Попыткой практической методологической работы с образовательным институтом стал наш совместный с Б.В. Сазоновым проект в Высшей школе культурологии (1996-2000, «Кнехты мышления на границах Касталии» // Школа и открытое образование. – Москва-Томск, 1999). То был экспериментальный курс, совмещавший традиционное заочное обучение студентов с режимом интенсивных сессий, которые проектировал (затем рефлектировал) методологический семинар; его участники – С. Котельников, В. Малкин, Е. Никулин, Б. Сазонов и я, периодически включались преподаватели ВШК и «продвинутые» студенты.

Тогда же ректор ВШК А.Я. Флиер предложил мне написать статью о правовой культуре. В это время я, приглашенный директором Московской международной киношколы Д.Л. Саксоновым, преподавал там право и политологию. Рождение в процессе преподавания схематизма правовой культуры и представления о сфере права (1996-97) инициировало продолжение серии наших совместных публикаций с Матюхиным. Новый инструментарий позволил описывать уже не отдельные правовые и политические институты, а сферу права как систему институтов и право в целом как особый социокультурный институт (библиографию см. в наших статьях в ежегоднике «Системные исследования» за 2002 и 2003 гг.). Основные идеи этого периода легли в основу обобщающей монографии Матюхина «Государство в сфере права: институциональный подход» (Алматы, 2000).

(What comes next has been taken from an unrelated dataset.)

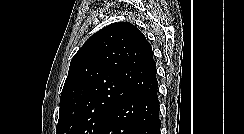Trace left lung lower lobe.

В 1997-98 гг. я стажировался в Центрально-Европейском университете (Будапешт), где благодаря В.Н. Садовскому познакомился с учениками К. Поппера – М. Ноттурно и Дж. Агасси. Это общение, а также работы Г. Копылова, с которым я вел дружеские дискуссии, возродили у меня интерес к методологии науки. Моя позиция по этим вопросам наиболее полно изложена в работе «Структура и развитие науки с точки зрения методологического институционализма» (Кентавр. 33. 2004).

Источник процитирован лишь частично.